И вот этот счастливый, исполнительный и меткий милиционер увидел льва, преследующего парнишку в полосатой рубашке. Если б он читал, хотя бы просматривал газеты, то наверняка бы догадался, что перед ним знаменитый Чанг, ручной лев и киноактер. Редкий номер «Вечерки» выходил без материалов о Чанге, который сравнялся в популярности с Юрием Гагариным. Шевелись извилины в его безмятежном мозге, он смекнул бы, что по Москве не бегают дикие львы и тем более не выбирают для проживания закрытые школьные дворы. Короче говоря, будь у него зачаточное сознание, Чанг остался бы в живых. Но этот милиционер по уровню развития и осведомленности был равен яблочному студенту и, не задумываясь, выполнил свой долг.
Первая пуля попала Чангу в задний проход и пронизала насквозь мягкие ткани, пробив кишечник, желудок, пищевод, уже на излете вышибла слабые зубы и упала с разорванной губы. То не был мгновенно убивающий выстрел, и Чанг, будто нанизанный на раскаленный шампур, испытал вместе с невыносимой болью изумление, обиду и унижение. Он не знал такого обращения даже в последнее плохое время, за что, за что с ним так?.. Чувствуя, что весь наполняется горячей жидкостью, Чанг обернулся к обидчику, и вторая пуля вошла ему в ухо, разрушив мозг. И тут вернулась пустыня, и чье-то гибкое тело цвета песка метнулось к нему — не опасностью, а спасением. «Мама!» — успел сказать Чанг.
Пирующие услышали выстрелы, но не встревожились, принадлежа инерции праздника. Потом смутное беспокойство толкнуло Урчонка к окну. Он посмотрел вниз, вдаль, налево, словно подчиняясь тайному запрету не смотреть туда, где на асфальтовой дорожке лежал труп Чанга. Но прежде чем отойти от окна, все-таки посмотрел направо.
Они прибежали к убитому льву, не веря в окончательность несчастья, которое невозможно было вместить в душу, еще наполненную радостью и торжеством. Натура человека пластична, но не до такой степени. Налитые коньяком и сухим вином, набитые шашлыками, курятиной в ореховом соусе, луком и фасолью, осоловелые, все еще во власти надежд и проснувшейся жажде греха, в готовности к неизведанным наслаждениям, они не могли поверить, что вифлеемская звезда погасла, едва загоревшись, и не будет чуда, искупления и новой веры, и они отброшены назад, во тьму и рабство духа. На асфальте была кровь и желтые брызги мозга, но безусловные, грубые приметы смерти не убеждали в ее окончательности. Лишь Урчонок зашелся в страшном заикающемся плаче-крике.
А Рип, тряся грязными кудрями, облаял Чанга, последними словами обложил, что тот вздумал так отвратительно притворяться, даже хотел укусить за лапу.
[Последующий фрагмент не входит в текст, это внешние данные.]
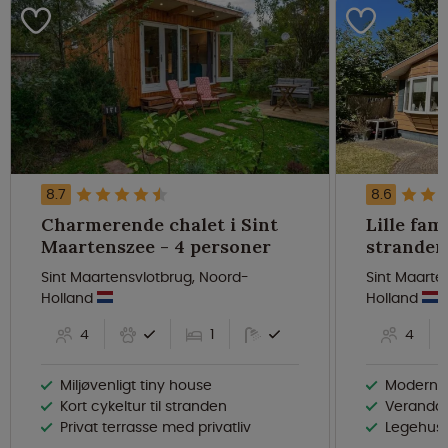
8.7
8.6
Charmerende chalet i Sint
Lille fam
Maartenszee - 4 personer
Sint Maartensvlotbrug, Noord-
Sint Maarte
Holland
Holland
4
1
4
Miljøvenligt tiny house
Moderne 
Kort cykeltur til stranden
Veranda 
Privat terrasse med privatliv
Legehus 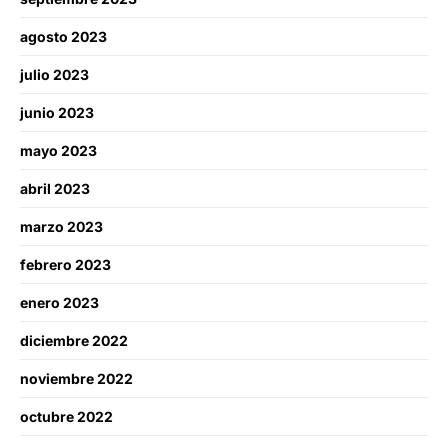
agosto 2023
julio 2023
junio 2023
mayo 2023
abril 2023
marzo 2023
febrero 2023
enero 2023
diciembre 2022
noviembre 2022
octubre 2022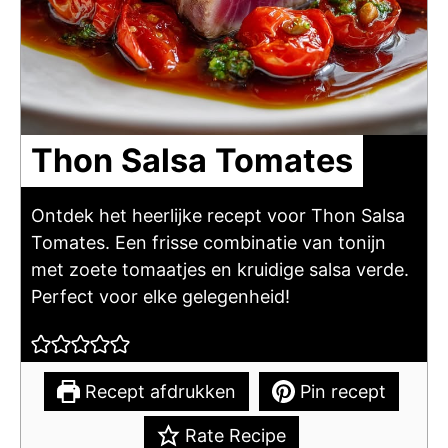
Thon Salsa Tomates
Ontdek het heerlijke recept voor Thon Salsa
Tomates. Een frisse combinatie van tonijn
met zoete tomaatjes en kruidige salsa verde.
Perfect voor elke gelegenheid!
Recept afdrukken
Pin recept
Rate Recipe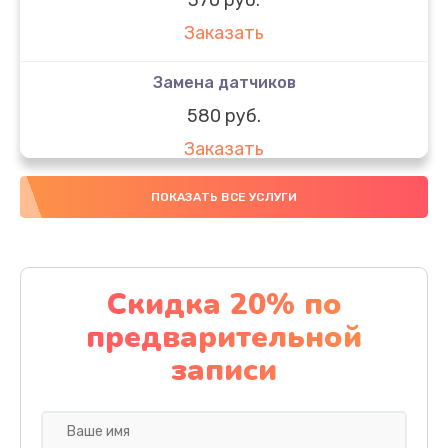
Заказать
Замена датчиков
580 руб.
Заказать
Комплексная чистка
ПОКАЗАТЬ ВСЕ УСЛУГИ
800 руб.
Заказать
Скидка 20% по
Замена дисплея (экрана)
предварительной
2000 руб.
записи
Заказать
Ремонт платы электроники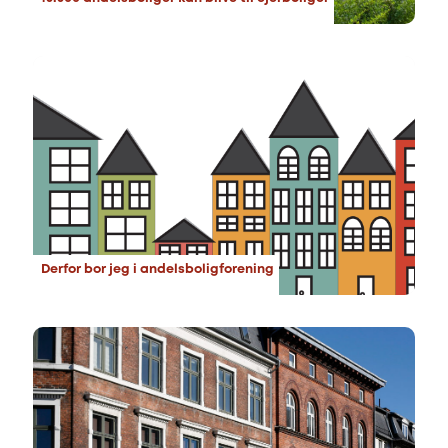
Derfor bor jeg i andelsboligforening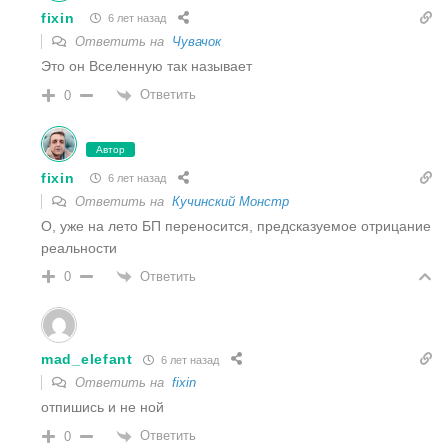
fixin
6 лет назад
Ответить на
Чувачок
Это он Вселенную так называет
Ответить
0
Автор
fixin
6 лет назад
Ответить на
Кучинский Монстр
О, уже на лето БП переносится, предсказуемое отрицание
реальности
Ответить
0
mad_elefant
6 лет назад
Ответить на
fixin
отпишись и не ной
Ответить
0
И тут правда вошла запахом смерти в его кожаный нос. Он заскулил, упал на брюшко, пополз к Чангу, задние ножки его волочились, как перебитые, добрался до морды, лизнул, дернулся и умер.
Это была первая, но не последняя смерть, вызванная кончиной Чанга.
Непосредственный виновник происшедшего дурак-студент уголовной ответственности не подлежал. Но, боясь, как бы ему не начали клеить дело — лев небось громаднейших денег стоит, — он предпочел смыться. Конечно, его быстро отыскали и впаяли пятнадцать суток за хулиганство, предварительно набив морду в отделении. А меткий стрелок не думал бежать, поскольку действовал по уставу и рассчитывал если не на материальную, то на моральную награду. К тому же надо было составить акт. Из этого ничего не вышло. Обезумевшие люди сорвали с него фуражку, оплевали новенький, с иголочки, мундир, а мальчишка укусил за ногу, порвав клычком хромовую кожу сапога.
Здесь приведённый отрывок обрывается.